(Stored data)
=== Begin Enclosure ===

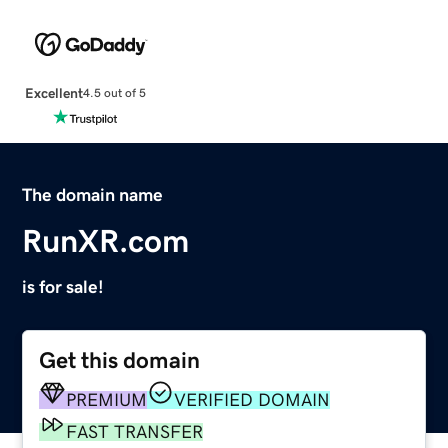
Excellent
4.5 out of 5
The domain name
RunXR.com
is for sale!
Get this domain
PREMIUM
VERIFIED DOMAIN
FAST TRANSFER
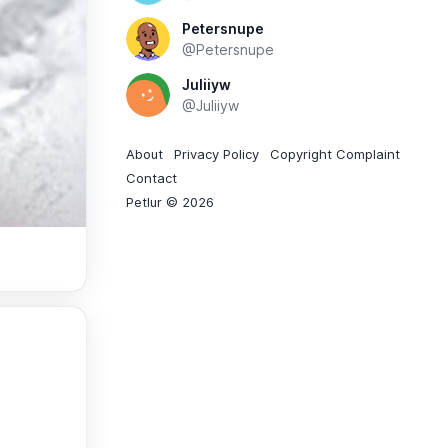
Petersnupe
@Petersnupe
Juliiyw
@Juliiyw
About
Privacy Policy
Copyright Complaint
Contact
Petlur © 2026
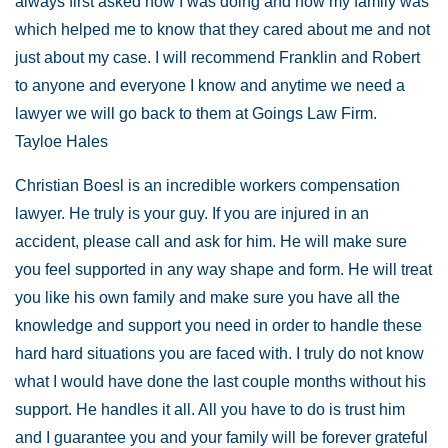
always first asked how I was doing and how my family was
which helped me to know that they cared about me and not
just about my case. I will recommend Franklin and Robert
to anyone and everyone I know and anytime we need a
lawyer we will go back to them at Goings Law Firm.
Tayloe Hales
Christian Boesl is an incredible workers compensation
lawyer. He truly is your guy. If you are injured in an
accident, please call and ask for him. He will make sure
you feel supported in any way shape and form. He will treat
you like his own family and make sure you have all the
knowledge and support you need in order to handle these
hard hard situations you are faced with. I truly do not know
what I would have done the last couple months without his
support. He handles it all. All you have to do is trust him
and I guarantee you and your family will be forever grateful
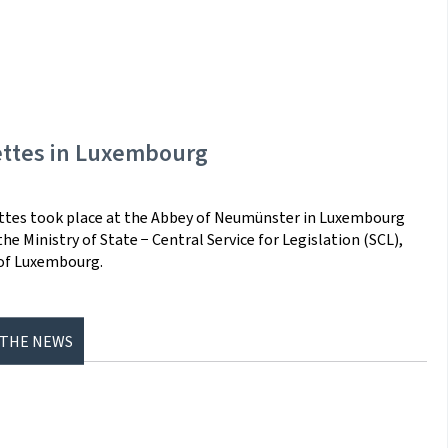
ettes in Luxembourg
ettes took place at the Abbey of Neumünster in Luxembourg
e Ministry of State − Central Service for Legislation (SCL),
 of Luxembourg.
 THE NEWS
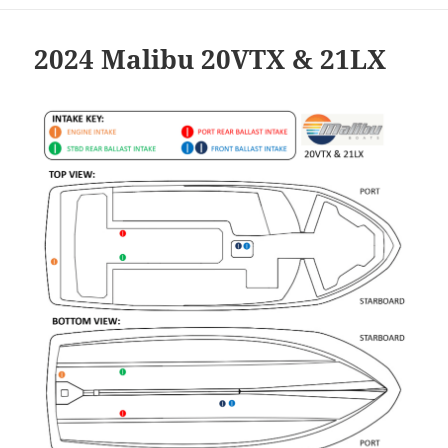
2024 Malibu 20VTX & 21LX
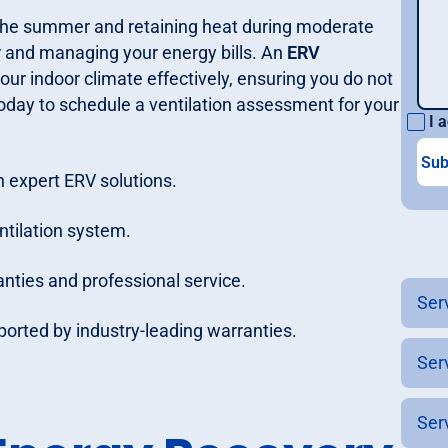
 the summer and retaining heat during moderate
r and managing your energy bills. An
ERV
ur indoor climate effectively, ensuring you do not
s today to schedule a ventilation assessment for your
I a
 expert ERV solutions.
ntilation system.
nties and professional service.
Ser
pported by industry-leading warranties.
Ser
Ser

=== End Enclosure ===

_PROBLEM_. Write out the records in full and exactly, omitting the pictures they hold.

_SOLUTION_.
Excellent
4.5 out of 5
The domain name
RunXR.com
is for sale!
Get this domain
PREMIUM
VERIFIED DOMAIN
FAST TRANSFER
Petersnupe
@Petersnupe
Juliiyw
@Juliiyw
About
Privacy Policy
Copyright Complaint
Contact
Petlur © 2026
always first asked how I was doing and how my family was
which helped me to know that they cared about me and not
just about my case. I will recommend Franklin and Robert
to anyone and everyone I know and anytime we need a
lawyer we will go back to them at Goings Law Firm.
Tayloe Hales
Christian Boesl is an incredible workers compensation
lawyer. He truly is your guy. If you are injured in an
accident, please call and ask for him. He will make sure
you feel supported in any way shape and form. He will treat
you like his own family and make sure you have all the
knowledge and support you need in order to handle these
hard hard situations you are faced with. I truly do not know
what I would have done the last couple months without his
support. He handles it all. All you have to do is trust him
and I guarantee you and your family will be forever grateful
ettes in Luxembourg
ettes took place at the Abbey of Neumünster in Luxembourg
e Ministry of State − Central Service for Legislation (SCL),
 of Luxembourg.
 THE NEWS
2024 Malibu 20VTX & 21LX
 the summer and retaining heat during moderate
r and managing your energy bills. An
ERV
ur indoor climate effectively, ensuring you do not
s today to schedule a ventilation assessment for your
I a
 expert ERV solutions.
ntilation system.
nties and professional service.
Ser
pported by industry-leading warranties.
Ser
Ser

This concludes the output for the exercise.